A une époque, j’ai pourtant essayé de rentrer dans le moule comme tout le monde. Mais les échecs successifs ont eu raison de ma candeur et j’ai fini par arriver à la septième case : celle de l’acceptation, avant d’être passée au préalable par le choc (Moi, une si belle donzelle, seule ?), le déni (en fait je sors avec Isidore, vous le rencontrerez peut-être un jour), la colère (Bordel de merde), le marchandage (Si vous me trouvez un mec, je jure d’arrêter les chips), la tristesse (c’est trop injuste), la résignation.

Je pense être en partie voire totalement responsable de cet état de fait, m’étant plus souvent qu’à mon tour passionnée pour les invertis en devenir, les enfoireurs affectifs, les hommes mariés en quête de sensations fortes ainsi que ceux qui, vêtus d’une simple peau de chamois, ne demandaient qu’à retourner vivre dans les bois pour entrechoquer des morceaux de silex.

Je ne vais pas vous mentir, cela m’a attristée à une époque.

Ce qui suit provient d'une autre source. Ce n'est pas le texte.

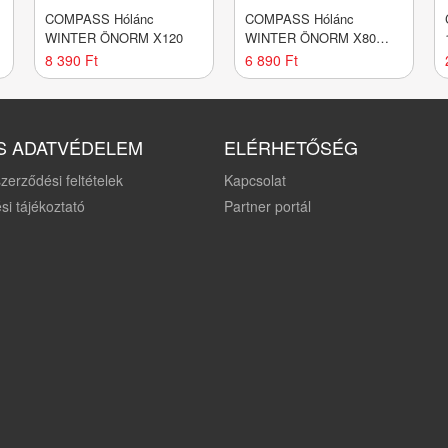
COMPASS Hólánc
COMPASS Hólánc
WINTER ÖNORM X120
WINTER ÖNORM X80
nylon bag
8 390 Ft
6 890 Ft
S ADATVÉDELEM
ELÉRHETŐSÉG
zerződési feltételek
Kapcsolat
si tájékoztató
Partner portál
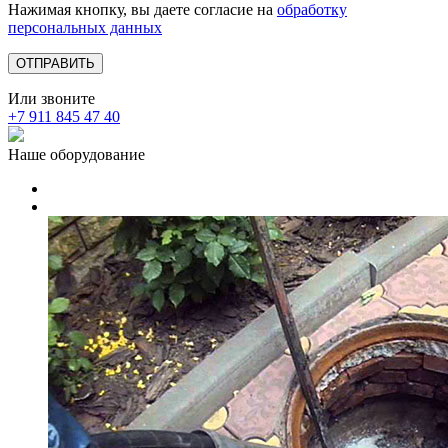
Нажимая кнопку, вы даете согласие на
обработку
персональных данных
Или звоните
+7 911 845 47 40
Наше оборудование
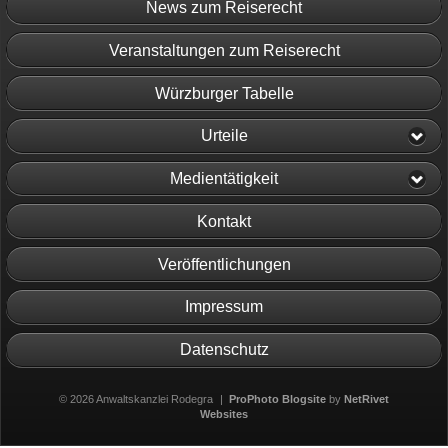
News zum Reiserecht
Veranstaltungen zum Reiserecht
Würzburger Tabelle
Urteile
Medientätigkeit
Kontakt
Veröffentlichungen
Impressum
Datenschutz
© 2026 Anwaltskanzlei Rodegra
|
ProPhoto Blogsite
by
NetRivet
Websites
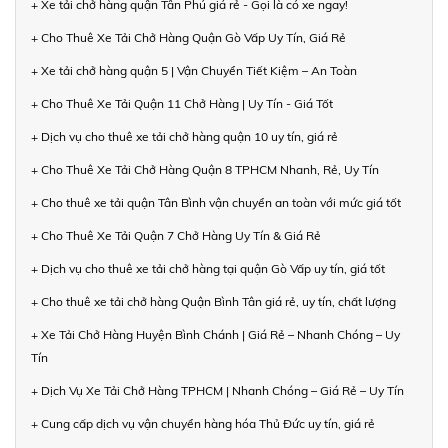
+ Xe tải chở hàng quận Tân Phú giá rẻ - Gọi là có xe ngay!
+ Cho Thuê Xe Tải Chở Hàng Quận Gò Vấp Uy Tín, Giá Rẻ
+ Xe tải chở hàng quận 5 | Vận Chuyển Tiết Kiệm – An Toàn
+ Cho Thuê Xe Tải Quận 11 Chở Hàng | Uy Tín - Giá Tốt
+ Dịch vụ cho thuê xe tải chở hàng quận 10 uy tín, giá rẻ
+ Cho Thuê Xe Tải Chở Hàng Quận 8 TPHCM Nhanh, Rẻ, Uy Tín
+ Cho thuê xe tải quận Tân Bình vận chuyển an toàn với mức giá tốt
+ Cho Thuê Xe Tải Quận 7 Chở Hàng Uy Tín & Giá Rẻ
+ Dịch vụ cho thuê xe tải chở hàng tại quận Gò Vấp uy tín, giá tốt
+ Cho thuê xe tải chở hàng Quận Bình Tân giá rẻ, uy tín, chất lượng
+ Xe Tải Chở Hàng Huyện Bình Chánh | Giá Rẻ – Nhanh Chóng – Uy
Tín
+ Dịch Vụ Xe Tải Chở Hàng TPHCM | Nhanh Chóng – Giá Rẻ – Uy Tín
+ Cung cấp dịch vụ vận chuyển hàng hóa Thủ Đức uy tín, giá rẻ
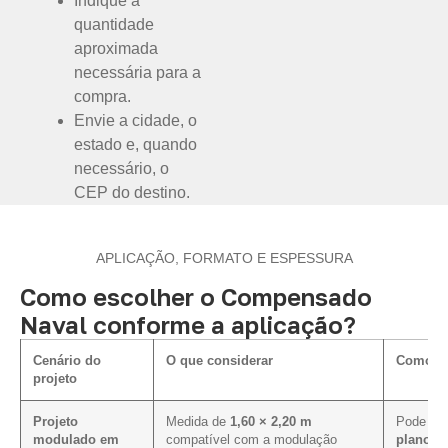
Indique a
quantidade
aproximada
necessária para a
compra.
Envie a cidade, o
estado e, quando
necessário, o
CEP do destino.
APLICAÇÃO, FORMATO E ESPESSURA
Como escolher o Compensado
Naval conforme a aplicação?
Cenário do
O que considerar
Como in
projeto
Projeto
Medida de
1,60 × 2,20 m
Pode faci
modulado em
compatível com a modulação
plano de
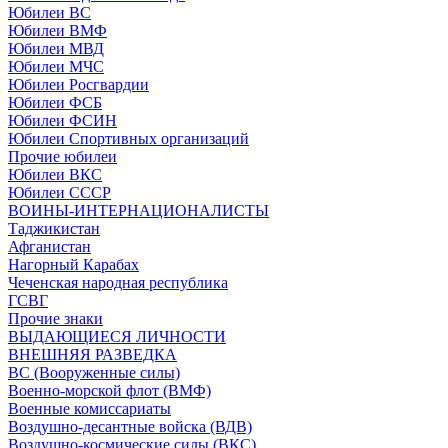
Юбилеи ВС
Юбилеи ВМФ
Юбилеи МВД
Юбилеи МЧС
Юбилеи Росгвардии
Юбилеи ФСБ
Юбилеи ФСИН
Юбилеи Спортивных организаций
Прочие юбилеи
Юбилеи ВКС
Юбилеи СССР
ВОИНЫ-ИНТЕРНАЦИОНАЛИСТЫ
Таджикистан
Афганистан
Нагорный Карабах
Чеченская народная республика
ГСВГ
Прочие знаки
ВЫДАЮЩИЕСЯ ЛИЧНОСТИ
ВНЕШНЯЯ РАЗВЕДКА
ВС (Вооруженные силы)
Военно-морской флот (ВМФ)
Военные комиссариаты
Воздушно-десантные войска (ВДВ)
Воздушно-космические силы (ВКС)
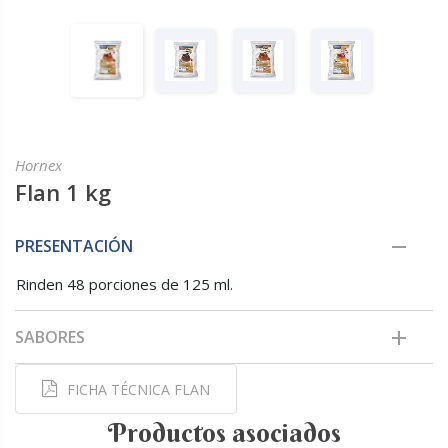
Hornex
Flan 1 kg
PRESENTACIÓN
Rinden 48 porciones de 125 ml.
SABORES
FICHA TÉCNICA FLAN
Productos asociados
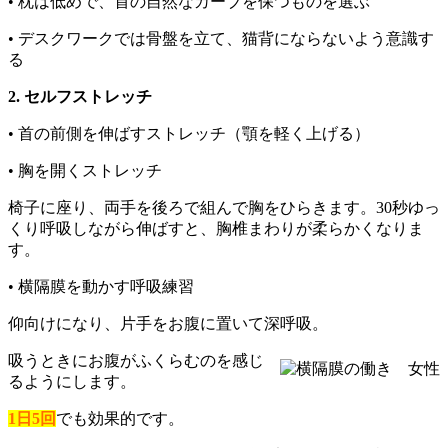
• 枕は低めで、首の自然なカーブを保つものを選ぶ
• デスクワークでは骨盤を立て、猫背にならないよう意識す
る
2. セルフストレッチ
• 首の前側を伸ばすストレッチ（顎を軽く上げる）
• 胸を開くストレッチ
椅子に座り、両手を後ろで組んで胸をひらきます。30秒ゆっ
くり呼吸しながら伸ばすと、胸椎まわりが柔らかくなりま
す。
• 横隔膜を動かす呼吸練習
仰向けになり、片手をお腹に置いて深呼吸。
吸うときにお腹がふくらむのを感じ
るようにします。
1日5回
でも効果的です。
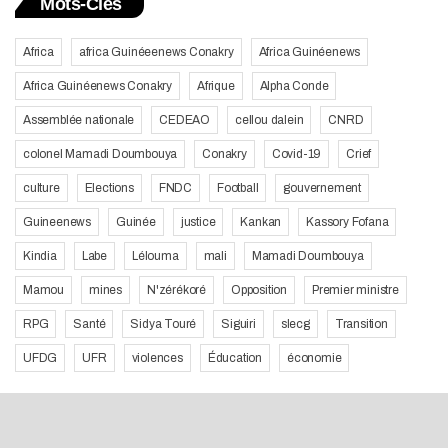
Mots-Clés
Africa
africa Guinéeenews Conakry
Africa Guinéenews
Africa Guinéenews Conakry
Afrique
Alpha Conde
Assemblée nationale
CEDEAO
cellou dalein
CNRD
colonel Mamadi Doumbouya
Conakry
Covid-19
Crief
culture
Elections
FNDC
Football
gouvernement
Guineenews
Guinée
justice
Kankan
Kassory Fofana
Kindia
Labe
Lélouma
mali
Mamadi Doumbouya
Mamou
mines
N'zérékoré
Opposition
Premier ministre
RPG
Santé
Sidya Touré
Siguiri
slecg
Transition
UFDG
UFR
violences
Éducation
économie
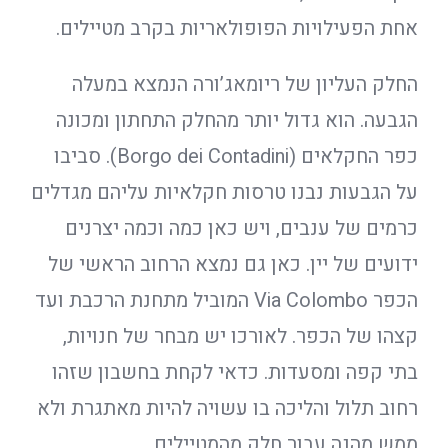
אחת הפעילויות הפופולאריות בקרב מטיילים.
החלק העליון של ריומאג’ורה הנמצא במעלה
הגבעה. הוא גדול יותר מהחלק התחתון ומכונה
כפר החקלאים (Borgo dei Contadini). סביבו
על הגבעות נבנו טרסות חקלאיות עליהם מגדלים
כרמים של ענבים, ויש כאן כמה וכמה יצרנים
ידועים של יין. כאן גם נמצא הרחוב הראשי של
הכפר Via Colombo המוביל מתחנת הרכבת ועד
קצהו של הכפר. לאורכו יש מבחר של חנויות,
בתי קפה ומסעדות. כדאי לקחת בחשבון שזהו
רחוב תלול והליכה בו עשויה להיות מאתגרת ולא
ממש מהנה עבור חלק מהמטיילים.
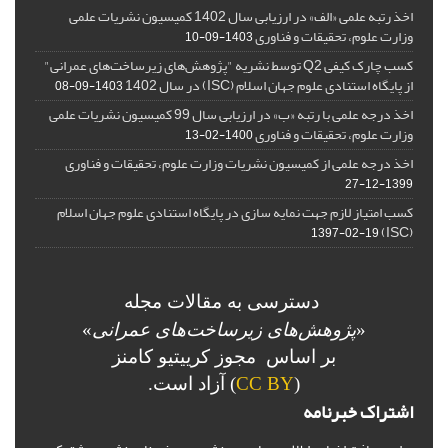
اخذ رتبه علمی «الف» در ارزیابی سال 1402 کمیسیون نشریات علمی
وزارت علوم، تحقیقات و فناوری
1403-09-10
کسب چارک کیفی Q2 توسط نشریه "پژوهش‌های زیرساخت‌های عمرانی"
از پایگاه استنادی علوم جهان اسلام (ISC) در سال 1402
1403-09-08
اخذ درجه علمی با رتبه «ب» در ارزیابی سال 99 کمیسیون نشریات علمی
وزارت علوم، تحقیقات و فناوری
1400-02-13
اخذ درجه علمی از کمیسیون نشریات وزارت علوم، تحقیقات و فناوری
1399-12-27
کسب امتیاز لازم جهت نمایه سازی در پایگاه استنادی علوم جهان اسلام
(ISC)
1397-02-19
دسترسی به مقالات مجله
«
پژوهش‌های زیرساخت‌های عمرانی
»
بر اساس مجوز کرییتیو کامنز
(
CC BY
) آزاد است.
اشتراک خبرنامه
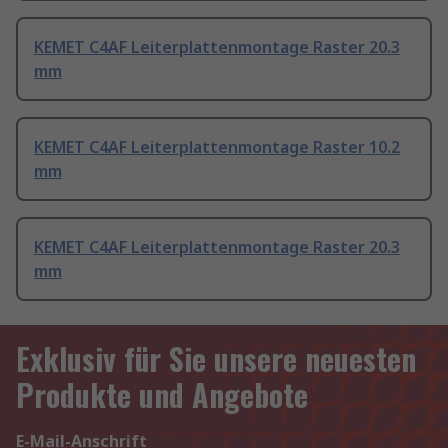
KEMET C4AF Leiterplattenmontage Raster 20.3
mm
KEMET C4AF Leiterplattenmontage Raster 10.2
mm
KEMET C4AF Leiterplattenmontage Raster 20.3
mm
Exklusiv für Sie unsere neuesten
Produkte und Angebote
E-Mail-Anschrift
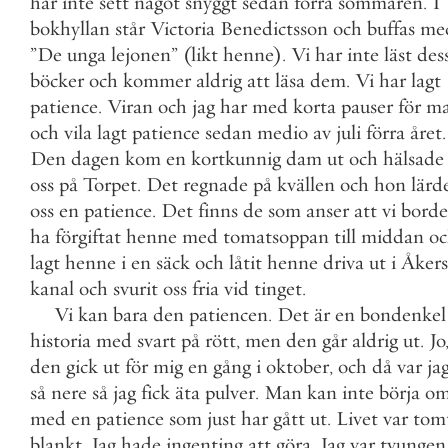
har
inte
sett
något
snyggt
sedan
förra
sommaren
.
I
bokhyllan
står
Victoria
Benedictsson
och
buffas
me
”
De
unga
lejonen
”
(
likt
henne
)
.
Vi
har
inte
läst
des
böcker
och
kommer
aldrig
att
läsa
dem
.
Vi
har
lagt
patience
.
Viran
och
jag
har
med
korta
pauser
för
ma
och
vila
lagt
patience
sedan
medio
av
juli
förra
året
.
Den
dagen
kom
en
kortkunnig
dam
ut
och
hälsade
oss
på
Torpet
.
Det
regnade
på
kvällen
och
hon
lärd
oss
en
patience
.
Det
finns
de
som
anser
att
vi
borde
ha
förgiftat
henne
med
tomatsoppan
till
middan
o
lagt
henne
i
en
säck
och
låtit
henne
driva
ut
i
Åkers
kanal
och
svurit
oss
fria
vid
tinget
.
Vi
kan
bara
den
patiencen
.
Det
är
en
bondenkel
historia
med
svart
på
rött
,
men
den
går
aldrig
ut
.
Jo
den
gick
ut
för
mig
en
gång
i
oktober
,
och
då
var
ja
så
nere
så
jag
fick
äta
pulver
.
Man
kan
inte
börja
o
med
en
patience
som
just
har
gått
ut
.
Livet
var
tom
blankt
.
Jag
hade
ingenting
att
göra
.
Jag
var
tvungen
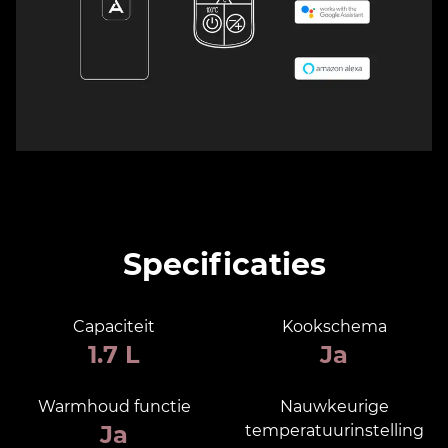
Specificaties
Capaciteit
Kookschema
1.7 L
Ja
Warmhoud functie
Nauwkeurige
Ja
temperatuurinstelling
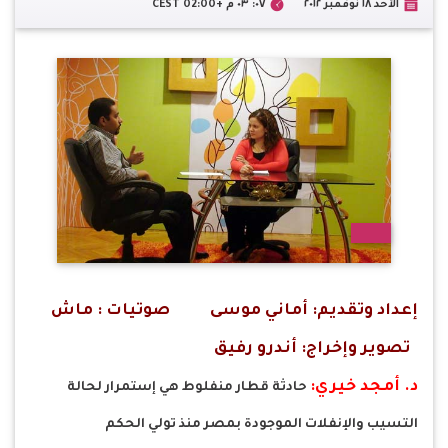
الأحد ١٨ نوفمبر ٢٠١٢
٠٧: ٠٣ م +02:00 CEST
إعداد وتقديم: أماني موسى صوتيات : ماش
تصوير وإخراج: أندرو رفيق
د. أمجد خيري:
حادثة قطار منفلوط هي إستمرار لحالة
التسيب والإنفلات الموجودة بمصر منذ تولي الحكم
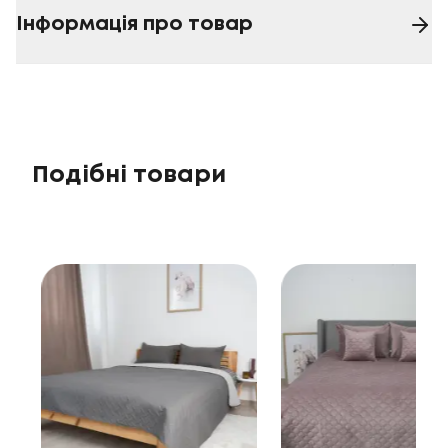
Інформація про товар
Подібні товари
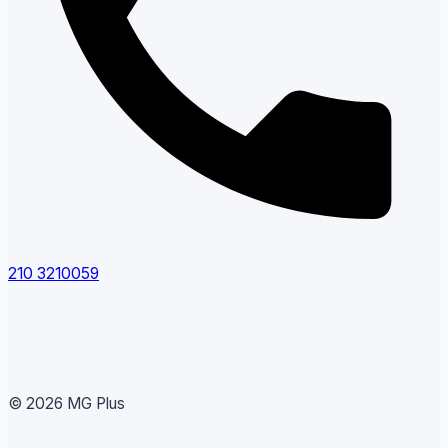
210 3210059
© 2026 MG Plus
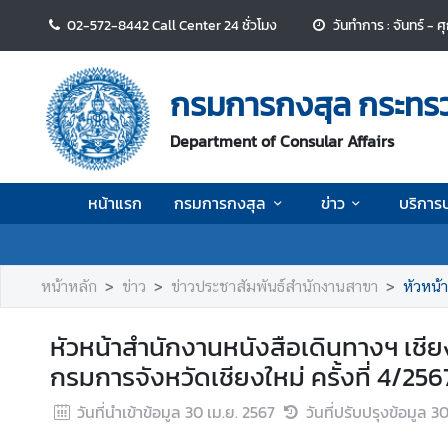
02-572-8442 Call Center 24 ชั่วโมง
วันทำการ : จันทร์ - 
ห
น้
กรมการกงสุล กระทร
า
แ
Department of Consular Affairs
ร
ก
หน้าแรก
กรมการกงสุล
ข่าว
บริการ
ก
ร
ม
หน้าหลัก
ข่าว
ข่าวประชาสัมพันธ์สำนักงานสาขา
หัวหน้า
ก
า
หัวหน้าสำนักงานหนังสือเดินทางฯ เชีย
ร
กรมการจังหวัดเชียงใหม่ ครั้งที่ 4/256
ก
ง
วันที่นำเข้าข้อมูล
30 เม.ย. 2567
วันที่ปรับปรุงข้อมูล
30
สุ
ล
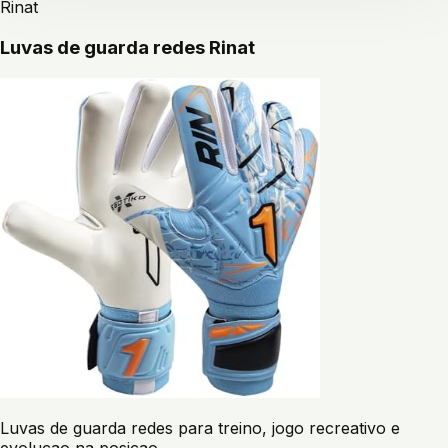
Rinat
Luvas de guarda redes Rinat
Luvas de guarda redes para treino, jogo recreativo e
evolucao na posicao.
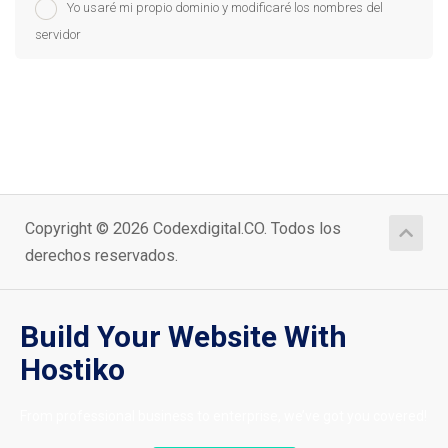
Yo usaré mi propio dominio y modificaré los nombres del
servidor
Copyright © 2026 Codexdigital.CO. Todos los
derechos reservados.
Build Your Website With
Hostiko
From professional business to enterprise, we’ve got you covered!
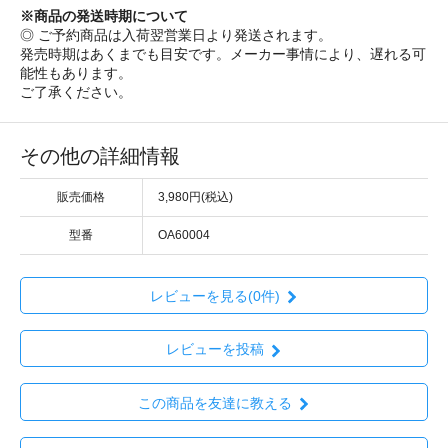
※商品の発送時期について
◎ ご予約商品は入荷翌営業日より発送されます。
発売時期はあくまでも目安です。メーカー事情により、遅れる可
能性もあります。
ご了承ください。
その他の詳細情報
販売価格
3,980円(税込)
型番
OA60004
レビューを見る(0件)
レビューを投稿
この商品を友達に教える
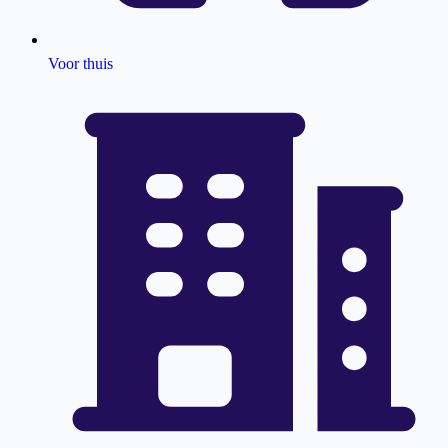
Voor thuis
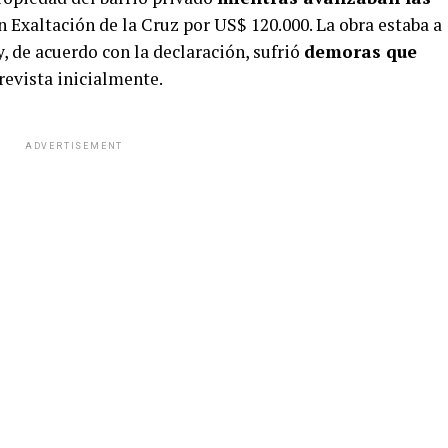
 Exaltación de la Cruz por US$ 120.000. La obra estaba a
, de acuerdo con la declaración, sufrió
demoras que
revista inicialmente.
ADVERTISEMENT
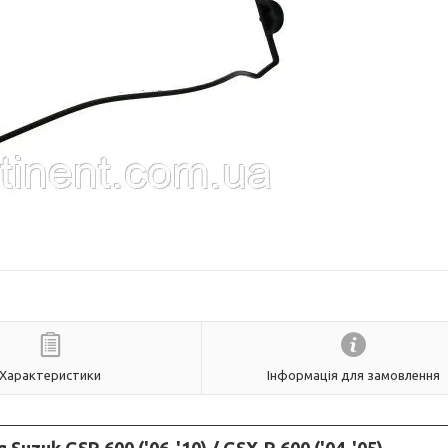
Характеристики
Інформація для замовлення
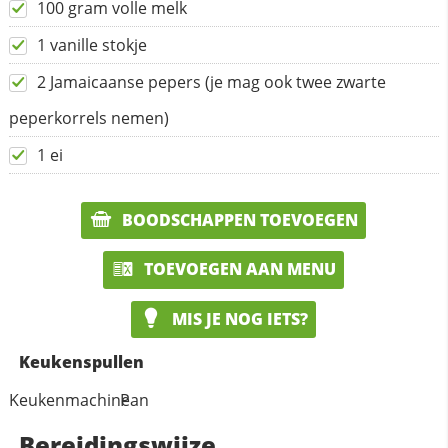
100 gram volle melk
1 vanille stokje
2 Jamaicaanse pepers (je mag ook twee zwarte
peperkorrels nemen)
1 ei
BOODSCHAPPEN TOEVOEGEN
TOEVOEGEN AAN MENU
MIS JE NOG IETS?
Keukenspullen
Keukenmachine
Pan
Bereidingswijze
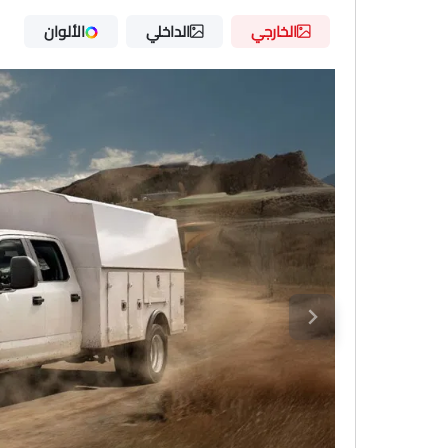
الخارجي
الداخلي
الألوان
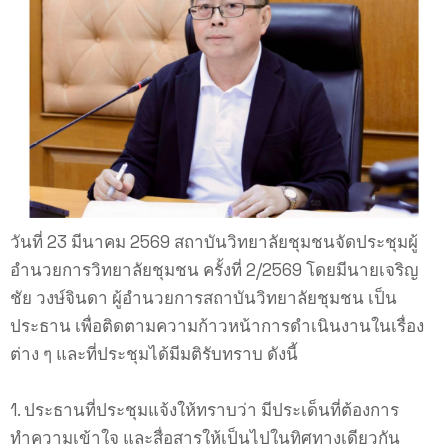
วันที่ 23 มีนาคม 2569 สถาบันวิทยาลัยชุมชนจัดประชุมผู้
อำนวยการวิทยาลัยชุมชน ครั้งที่ 2/2569 โดยมีนายเจริญ
ชัย วงษ์จินดา ผู้อำนวยการสถาบันวิทยาลัยชุมชน เป็น
ประธาน เพื่อติดตามความก้าวหน้าการดำเนินงานในเรื่อง
ต่าง ๆ และที่ประชุมได้มีมติรับทราบ ดังนี้
1. ประธานที่ประชุมแจ้งให้ทราบว่า มีประเด็นที่ต้องการ
ทำความเข้าใจ และสื่อสารให้เป็นไปในทิศทางเดียวกัน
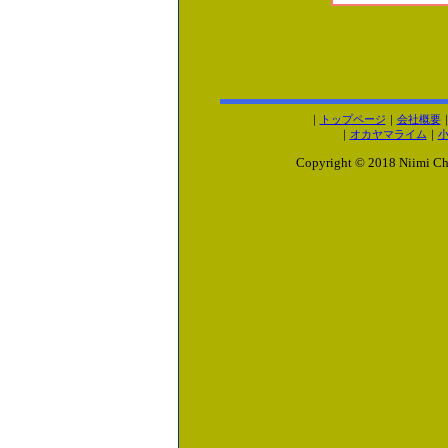
｜
トップページ
｜
会社概要
｜
オカヤマライム
｜
Copyright © 2018 Niimi Chemi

Je suis même allée consulter une thérapeute. Au départ, j’y allais pour le deuil, mais comme elle me posait des questions sur ma vie affective et qu’elle aimait recourir à des images, je lui ai dit : « J’ai l’impression que ma vie affective est un champ de ruines, un immense champ de désolation, une terre aride sur laquelle plus rien ne pourra jamais plus pousser. Ou alors un champ de bataille. Vous savez, un décor de Syrie dans lequel des corps jonchent le sol. ».

Peu de séances après cette déclaration, elle m’a dit : « Je sens que vous allez mieux. Nous allons pouvoir terminer la thérapie ». Et je suis rentrée chez moi.

Mère a dit : « Je pense que ta psy ne t’aime pas », ce qui a grandement contribué à me remonter le moral.

Ce que je voulais dire, c’est qu’il y a pas mal d’avantages à la vie de célibataire :

Tout d’abord, je n’ai pas d’enfants.

Ce point à lui seul mériterait un article entier. Mais je peux d’ores et déjà dire qu’il n’y a pas un ou plusieurs petits êtres collés à mes basques. Je ne dois donc pas leur donner le bain, ni aller les conduire au foot le dimanche, ni faire les lessives de toute une équipe qui s’est roulée dans la boue.

En lieu et place de cela, je peux consacrer beaucoup de temps à ma créativité.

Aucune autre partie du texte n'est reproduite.